How hard? Ideally we’d have an “equally competent” modeler and distinguisher, and ask the modeler to try to fool the distinguisher. This is a popular approach to generative modeling, and something I’ve talked about in the context of AI control (as has Jessica).
This definition runs into many subtleties, but I think it is a natural starting point for a discussion. In particular, we are already way beyond concerns like “the brain is almost certainly a chaotic system and hence we can’t hope to produce exactly the same result as a biological brain.”
The key property we want from the distinguisher is that it can learn to detect relevant differences between the model and the real system. This seems like it might be the kind of problem that I would classify as “probably easy if the agent is powerful and the difference is really important” and you would classify as “way too hard to count on.”
You could also ask the model to output various intermediate results or to simulate requested measurements on the simulated brain, and give this extra information to the distinguisher. (Though I don’t think this would really help.)
Methodologically, I am trying to understand what approaches may or may not work and what the key difficulties are. I am trying to anticipate what problems are hard or easy in order to understand what approaches may or may not work. I wouldn’t describe this as “taking things for granted,” I think we are probably miscommunicating.
This is a big problem, I think that it’s the more real version of “perfect simulation will be out of the question.” Note that this is only a concern for some processes (e.g. if the simulation output is one bit, then you don’t have this problem).
(Note that in practice generative adversarial models are extremely finicky to train, at least partly for this reason.)
I think the other big problem is the complementary one, that even an equally smart adversary can’t reliably distinguish a crappy simulation from a good simulation (where a dumb example is that no distinguisher can detect a steganographically encoded message even though that implies the simulation was poor).

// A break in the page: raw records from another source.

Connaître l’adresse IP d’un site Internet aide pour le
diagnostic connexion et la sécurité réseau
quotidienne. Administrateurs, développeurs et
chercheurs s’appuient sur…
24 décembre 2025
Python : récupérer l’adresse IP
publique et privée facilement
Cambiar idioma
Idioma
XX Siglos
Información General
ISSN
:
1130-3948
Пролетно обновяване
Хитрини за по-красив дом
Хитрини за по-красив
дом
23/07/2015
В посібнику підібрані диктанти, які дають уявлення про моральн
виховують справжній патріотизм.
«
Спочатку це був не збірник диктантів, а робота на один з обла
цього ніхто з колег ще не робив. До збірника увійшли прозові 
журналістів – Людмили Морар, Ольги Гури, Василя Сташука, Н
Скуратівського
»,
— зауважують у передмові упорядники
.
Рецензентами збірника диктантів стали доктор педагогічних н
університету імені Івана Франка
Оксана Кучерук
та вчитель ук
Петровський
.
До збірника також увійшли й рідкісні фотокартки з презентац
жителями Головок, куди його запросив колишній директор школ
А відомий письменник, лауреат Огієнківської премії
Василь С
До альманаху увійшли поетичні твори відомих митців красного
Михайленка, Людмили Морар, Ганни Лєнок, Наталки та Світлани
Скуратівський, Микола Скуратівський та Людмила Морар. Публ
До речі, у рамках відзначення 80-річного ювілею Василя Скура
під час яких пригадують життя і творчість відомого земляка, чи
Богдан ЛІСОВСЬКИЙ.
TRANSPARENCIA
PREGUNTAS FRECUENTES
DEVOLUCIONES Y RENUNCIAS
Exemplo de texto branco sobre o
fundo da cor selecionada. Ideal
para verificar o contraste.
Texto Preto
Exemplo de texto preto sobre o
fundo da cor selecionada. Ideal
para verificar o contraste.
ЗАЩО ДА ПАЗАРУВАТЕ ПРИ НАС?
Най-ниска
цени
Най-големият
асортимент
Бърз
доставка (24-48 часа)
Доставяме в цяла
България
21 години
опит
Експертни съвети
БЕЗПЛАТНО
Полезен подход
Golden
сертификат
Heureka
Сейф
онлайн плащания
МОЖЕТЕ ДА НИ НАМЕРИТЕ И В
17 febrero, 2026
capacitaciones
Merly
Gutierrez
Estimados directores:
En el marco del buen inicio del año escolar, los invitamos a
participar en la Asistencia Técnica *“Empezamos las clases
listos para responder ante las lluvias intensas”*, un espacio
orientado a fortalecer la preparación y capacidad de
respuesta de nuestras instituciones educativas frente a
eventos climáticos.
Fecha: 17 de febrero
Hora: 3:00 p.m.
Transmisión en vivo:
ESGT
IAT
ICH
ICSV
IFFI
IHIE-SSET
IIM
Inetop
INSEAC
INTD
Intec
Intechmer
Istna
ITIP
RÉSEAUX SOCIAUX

Counting on things before you’ve found a solution to them isn’t very mindset, but I do consider this a promising approach. Definitely, the generative-adversarial approach in modern neural networks causes me to hope that this is the sort of thing that actually works in practice. So I might not be as pessimistic as you think? I still think in general that one does not go about taking things for granted, but the notion of faithful simulation seems like one that could prove to have a tractable core after hammering on it for a bit, and it also seems very possible that if you’re reasonably smart and you can’t detect any expected differences in the behavior of neural columns then the corresponding human simulation is faithful.
My current thoughts on possible failure modes:
“No differences you know about” might mix up the map and the territority in some obscurely fatal way that leads to the equivalent of the AI deliberately managing to ‘not know’ about inconvenient divergences.
If we use a limited AI and don’t let it run thousands of simulations of people that it can compare to thousands of brains in vats, then in practice its column-level tests won’t detect cumulative neural-level differences that lead to an 80% probability of schizophrenia.
The adversarial approach as written won’t work because it will turn out that it’s always possible for an equally smart adversary to tell the difference, especially for simulations that can be computed at a worthwhile speedup. Which means this test won’t meaningfully discriminate in the region of intuitively faithful vs. nonfaithful simulations. (This strikes me as the sort of issue that’s repairable, but perhaps not trivially so.)